▸ **TASK STATEMENT**:
Beginning with the opening line of the entries, return every line through the one containing "sessions QUALIPAC à l'AFPA de Béziers", both included, and nothing else. Omit pictures.

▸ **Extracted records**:
---*---

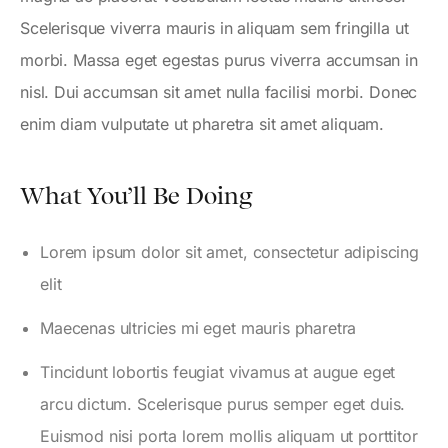
Scelerisque viverra mauris in aliquam sem fringilla ut
morbi. Massa eget egestas purus viverra accumsan in
nisl. Dui accumsan sit amet nulla facilisi morbi. Donec
enim diam vulputate ut pharetra sit amet aliquam.
What You’ll Be Doing
Lorem ipsum dolor sit amet, consectetur adipiscing
elit
Maecenas ultricies mi eget mauris pharetra
Tincidunt lobortis feugiat vivamus at augue eget
arcu dictum. Scelerisque purus semper eget duis.
Euismod nisi porta lorem mollis aliquam ut porttitor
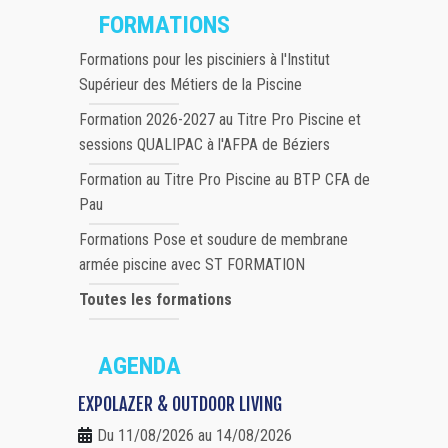
FORMATIONS
Formations pour les pisciniers à l'Institut
Supérieur des Métiers de la Piscine
Formation 2026-2027 au Titre Pro Piscine et
sessions QUALIPAC à l'AFPA de Béziers
Formation au Titre Pro Piscine au BTP CFA de
Pau
Formations Pose et soudure de membrane
armée piscine avec ST FORMATION
Toutes les formations
AGENDA
EXPOLAZER & OUTDOOR LIVING
Du 11/08/2026 au 14/08/2026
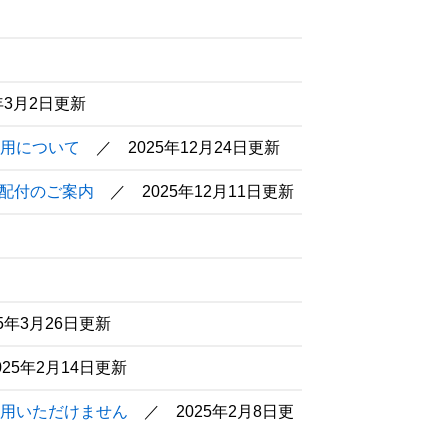
6年3月2日更新
用について
2025年12月24日更新
」配付のご案内
2025年12月11日更新
25年3月26日更新
025年2月14日更新
用いただけません
2025年2月8日更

---*---

▸ **EXPECTED ANSWER**:
Scelerisque viverra mauris in aliquam sem fringilla ut
morbi. Massa eget egestas purus viverra accumsan in
nisl. Dui accumsan sit amet nulla facilisi morbi. Donec
enim diam vulputate ut pharetra sit amet aliquam.
What You’ll Be Doing
Lorem ipsum dolor sit amet, consectetur adipiscing
elit
Maecenas ultricies mi eget mauris pharetra
Tincidunt lobortis feugiat vivamus at augue eget
arcu dictum. Scelerisque purus semper eget duis.
Euismod nisi porta lorem mollis aliquam ut porttitor
FORMATIONS
Formations pour les pisciniers à l'Institut
Supérieur des Métiers de la Piscine
Formation 2026-2027 au Titre Pro Piscine et
sessions QUALIPAC à l'AFPA de Béziers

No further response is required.